Make sure you have a product by running the product on agarose gel, excising and purifying, followed by a blunt end ligation. Also check that your primers a phosphorilated at the 5' end (not sure if quick change requires phosphorylated primers).

I prefer to use phusion polymerase and 5'-phosphorylated primers. I run the PCRs, gel extract the product and then do a blunt end ligation before transformation. I don't trust DpnI too. Also ensure to calculate your annealing temperature using the part of you primers that actually anneal to the template.

Hi Nagendra, 

I haven't used that kit before unfortunately, but I do have a fair amount of experience with site-directed mutagenesis. By the sound of things, the details you have provided about your primers sound fine. I usually use the PCR site-directed mutagenesis method on a plasmid and I have attached my protocol to this message. I start with 200 or 250 ng of plasmid and use Phusion DNA polymerase - I always make sure that the DNA extension time in my PCR cycles is more than enough for the size of the plasmid I am using (>10 minutes). This is to make sure that the polymerase has enough time to amplify the whole plasmid sequence.

Like Rommel has said, you should definitely run an agarose gel after the PCR cycles to ensure that you definitely have products; I always remove the original template from the PCR products using the restriction enzyme Dpn1 (this will just leave the PCR products intact). You will be able to see the digestion of the original template DNA if you run some of the sample on an agarose gel after this step (a control will also show you that the enzyme is working correctly). 

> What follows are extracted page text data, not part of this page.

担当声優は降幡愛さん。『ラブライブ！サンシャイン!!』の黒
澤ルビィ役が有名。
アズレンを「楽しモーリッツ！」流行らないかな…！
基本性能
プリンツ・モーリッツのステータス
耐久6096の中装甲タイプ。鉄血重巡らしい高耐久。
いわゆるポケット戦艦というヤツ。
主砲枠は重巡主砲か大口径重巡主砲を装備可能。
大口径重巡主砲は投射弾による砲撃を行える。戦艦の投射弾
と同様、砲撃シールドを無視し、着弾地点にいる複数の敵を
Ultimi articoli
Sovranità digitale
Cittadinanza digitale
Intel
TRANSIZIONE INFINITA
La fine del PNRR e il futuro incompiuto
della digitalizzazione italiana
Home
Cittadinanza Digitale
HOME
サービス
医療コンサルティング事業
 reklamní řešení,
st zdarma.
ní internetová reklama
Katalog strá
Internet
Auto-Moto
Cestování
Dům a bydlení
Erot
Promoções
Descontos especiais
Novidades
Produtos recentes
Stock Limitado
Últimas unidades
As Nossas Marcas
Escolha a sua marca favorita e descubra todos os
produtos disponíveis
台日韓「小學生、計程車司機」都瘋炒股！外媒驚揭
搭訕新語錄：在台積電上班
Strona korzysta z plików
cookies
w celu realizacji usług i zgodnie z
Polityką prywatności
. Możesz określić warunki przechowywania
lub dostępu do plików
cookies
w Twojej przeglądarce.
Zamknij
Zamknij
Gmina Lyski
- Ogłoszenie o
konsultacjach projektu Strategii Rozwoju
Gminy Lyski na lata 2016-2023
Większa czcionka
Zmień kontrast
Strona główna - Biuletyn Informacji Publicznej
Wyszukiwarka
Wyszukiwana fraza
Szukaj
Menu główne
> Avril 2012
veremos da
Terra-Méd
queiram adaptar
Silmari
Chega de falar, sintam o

If you can see products on your agarose gel after the Dpn1 digestion, but don't get any bacterial colonies after transformation, it could point to an issue with your competent cells. I use E.coli DH5a cells and usually don't have a problem with them. Alternatively, if you run the site-directed mutagenesis PCR cycles and perform Dpn1 digestion, but afterwards don't see any bands on your agarose gel that are the right size for your plasmid, there's a problem with your PCR reaction. Most of the time when I have problems with SDM, it's usually because of an issue in the PCR cycles. Sometimes I find that adding a little DMSO into the PCR reaction helps - try a final concentration of 3% (1.5 µl in a 50 µl volume), or if that doesn't help then you can go up to 10% (I wouldn't go higher than this). 

Hope this helps - good luck with your experiments! 

What is your PCR program? I used 50-55 Celsius degrees (sometimes you have to decrease temperature for better efficiency) and 1 minute for primer annealing and then 68 Celsius degrees for elongation (try to extend elongation time as much as possible - for 6kb I would use 8 minutes). 27-28 cycles should be okay. I used Pfu ultra polymerase. Try to perform DpnI digestion overnight and then transform DH5alpha cells. Spread all culture after transformation on your plate. Oh, and I used 10 ul of digestion reactions for transformation without running get etc. And it worked in my case.

Good luck :)

Hi. Everyone thank you for sharing the idea.I used it the following (18 Cycle) PCR program and further steps.  

A) 94'C=3 min, 94'C=1min, 52/55/60'C= 1min ,68'C=6 min ,68'C= 60min., 4'C=hold

B) Then Dpn1 digestion 1ul for 1hr at 37'C.

C) Transform 4-6ul Dpn1 digested product+ 50ul DH5 alpha 

D) Plating on LBA & incubated O/N at 37'C

Result---- Zero Colonies

If you aren't getting colonies, it means you have no product. DpnI has done it's job of destroying the template and maybe more. I recommend you query your primer design if that's Ok, then try another polymerase.

You can add DMSO or betaine to improve your PCR reaction. Definitely make more PCR cycles - even 30. Try to use different polymerases. As I said - for me Pfu ultra worked fine. Sometimes I wasn't able to see my PCR product on the gel, but after transformation I had some colonies with mutated site of interest. Good luck 

Hi ! 

I had the same problem, no colonie obtained when I used 50 or 100ng of plasmid, but it worked (100 < colonies < 150) when I have tried with 150ng.

Good luck 

Hi Nagendra,

I have used this SDM kit. Generally, I found that the transformation efficiency rate was very low, although I also had a very low rate of false positives.

I start with 20 ng plasmid DNA. I use PfuUltra HF DNA polymerase and make sure to keep the primers in excess (125 ng of each primer in the reaction, as recommended in the kit protocol).

I had a particularly problematic mutation and I tried increasing the amount of DNA, playing around with PCR cycles and temperature etc..., but I found that slightly moving the primers did the trick. So you could take another look at your primer design - the desired mutation should be roughly in the middle of the primer sequence.

Good luck!

Hi. everyone.thank you so much for sharing your nice experience.Fortunately, I've got 27 colonies using PfuUltra (2U) along with 50ng (6kb) plasmid. I sent the sample for sequencing. Let's see really mutation will be incorporated in those colonies or they are just false positive colonies.